Desde a visita ao Brasil do primeiro-ministro indiano, Manmohan Singh, em setembro de 2006, o Itamaraty trabalha pela inclusão da Índia no Grupo de Supridores Nucleares (NSG), que reúne países que possuem matéria-prima para combustíveis, entre os quais o Brasil e os Estados Unidos. Desde a semana passada, com o início do processo periódico de revisão do TNP, os diplomatas brasileiros passaram a investir também na aproximação da Índia com o clube dos países que firmaram o tratado.
A futura cooperação Brasil-Índia na área 'soft nuclear' é considerada um motivo a mais para que Nova Délhi conclua a separação entre o segmento civil e o militar de seu programa e aceite a negociação de algum tipo de salvaguarda com a AIEA.
O interesse maior da Índia está no acordo de cooperação que firmou com os EUA no ano passado e lhe abrirá uma alternativa para o fornecimento de reatores e de combustíveis para a geração de energia, além da Rússia e França. A vigência do seu acerto com os EUA depende do acordo com a AIEA.
Desde setembro do ano passado, quando se deu a reunião de cúpula do Ibas - foro que agrega a Índia, o Brasil e a África do Sul -, tornou-se público o interesse do governo Lula na cooperação nuclear com esses parceiros. Os programas dos três países são considerados complementares e os mais complexos abaixo da linha do Equador. Além disso, Brasil e Índia contam com as maiores reservas mundiais de tório - matéria-prima nuclear - e dominam a tecnologia de toda a cadeia de fabricação de combustível.
MISSÃO À LUA
Os planos da Índia de enviar uma missão tripulada à Lua até 2014 fascinaram indiretamente o governo brasileiro, mais interessado na arrojada tecnologia indiana de construção e de lançamento de satélites.
A cooperação nessa área, do ponto de vista do Brasil, poderá evitar que a Base de Alcântara, no Maranhão, torne-se uma sucata a céu aberto. As dimensões territoriais da Índia ainda apontam uma outra vertente em exploração - a venda de aviões comerciais da Embraer para companhias indianas.

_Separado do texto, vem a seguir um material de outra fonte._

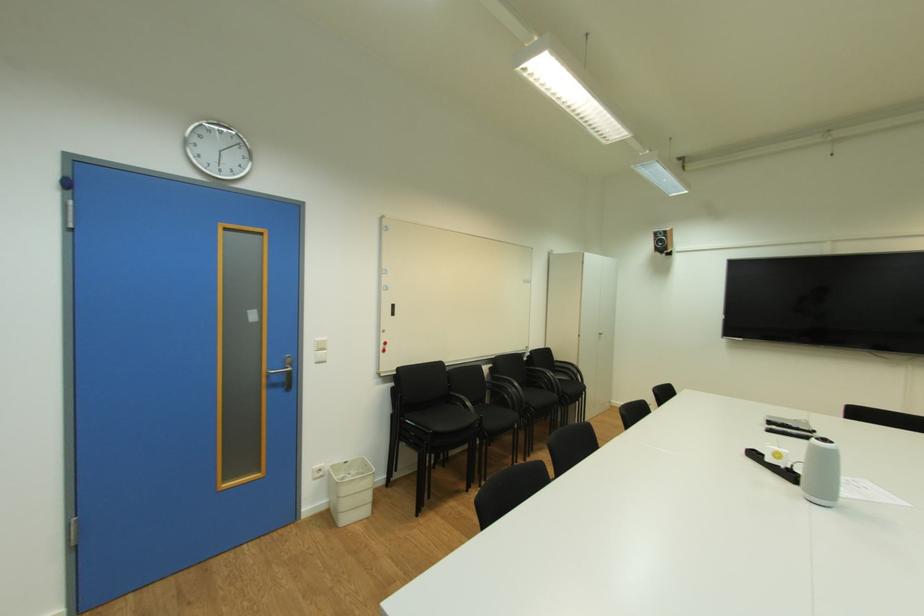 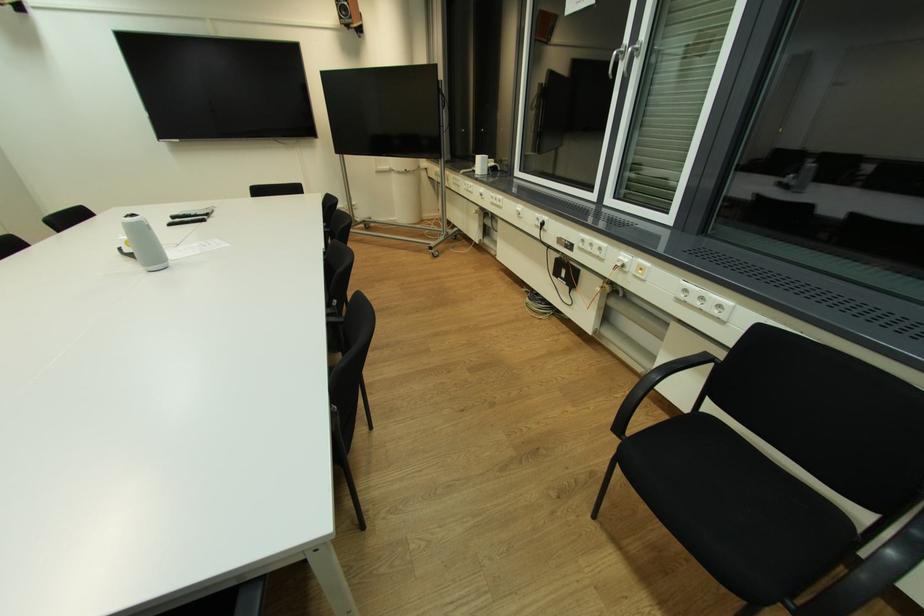 How did the camera likely rotate?

The rotation direction of the camera is right-down. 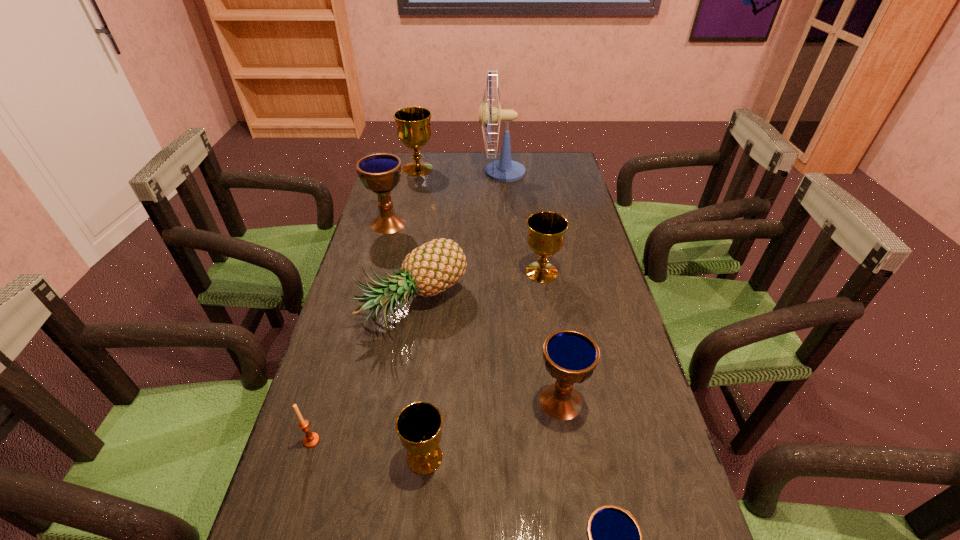 The image size is (960, 540). In order to click on free space located on the left of the sixth farthest object in this screenshot , I will do `click(514, 401)`.

You are a GUI agent. You are given a task and a screenshot of the screen. Output one action in this format:
    pyautogui.click(x=<x>, y=<y>)
    Task: Click on the blank area located on the right of the pineapple
    The image size is (960, 540).
    Given the screenshot: What is the action you would take?
    pyautogui.click(x=587, y=303)

Image resolution: width=960 pixels, height=540 pixels. Identify the location of vacant region located on the back of the second gold chalice from right to left. (436, 344).

What are the coordinates of `vacant region located 0.090m on the right of the candle_holder` in the screenshot? It's located at (363, 441).

Find the location of a particular element. The image size is (960, 540). fan present at the far edge is located at coordinates (504, 170).

Image resolution: width=960 pixels, height=540 pixels. I want to click on chalice at the far edge, so click(413, 123).

You are a GUI agent. You are given a task and a screenshot of the screen. Output one action in this format:
    pyautogui.click(x=<x>, y=<y>)
    Task: Click on the pineapple located at the left edge
    The width and height of the screenshot is (960, 540).
    Given the screenshot: What is the action you would take?
    pyautogui.click(x=435, y=266)

Image resolution: width=960 pixels, height=540 pixels. I want to click on candle_holder located at the left edge, so click(x=311, y=439).

Where is `object located in the far left corner section of the desktop`? object located in the far left corner section of the desktop is located at coordinates (413, 123).

Where is `free location at the far edge`? free location at the far edge is located at coordinates [519, 158].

Essa iniciativa tenderia a ajudar no cumprimento da meta de quadruplicar o comércio bilateral - de US$ 2,410 bilhões, em 2006 - até 2010, quando deverá alcançar US$ 10 bilhões.
Esse objetivo foi selado ao final da visita do chanceler brasileiro, Celso Amorim, ao ministro de Relações Exteriores da Índia, Pranab Mukherjee, no mês passado.
Durante a sua segunda visita a Nova Délhi, Lula e o primeiro-ministro Singh pretendem criar um grupo permanente de altos executivos de companhias brasileiras e indianas para tratar de negócios e investimentos. Trata-se de um modelo que o Brasil adotou com os Estados Unidos neste ano.
Lula e Singh deverão também dar a partida ao processo de ampliação e aprofundamento do acordo de redução de tarifas existente entre o Mercosul e a Índia, de 2004, que abrange atualmente apenas 902 itens.
DÉFICIT
Mesmo com esse acordo em vigor, o Brasil exportou para a Índia apenas US$ 936,6 milhões no ano passado - uma cifra 17,6% menor que em 2005 - e contabilizou um déficit de US$ 537,3 milhões.
1ª escala: Londres - 1º de junho Diversão: O presidente Lula assiste a uma partida de futebol entre as seleções do Brasil e da Inglaterra, ponto alto da reinauguração do estádio Wembley
2ª escala: Nova Délhi - 3 e 4
Visita oficial: Brasil e Índia iniciam a cooperação nas áreas nuclear e espacial e criam foro empresarial para aumentar o comércio e os investimentos entre os países
3ª escala: Rabat - 5 e 6
Visita oficial: Brasil e Marrocos tomam medidas para elevar o comércio bilateral e tratam da 2ª reunião de cúpula América do Sul-Países Árabes, em 2008
4ª escala: Heiligendamm - 7 e 8 Reunião do G-8 ampliado: na Alemanha, Lula participa de parte das discussões anuais do grupo das sete economias mais ricas do mundo somado à Rússia.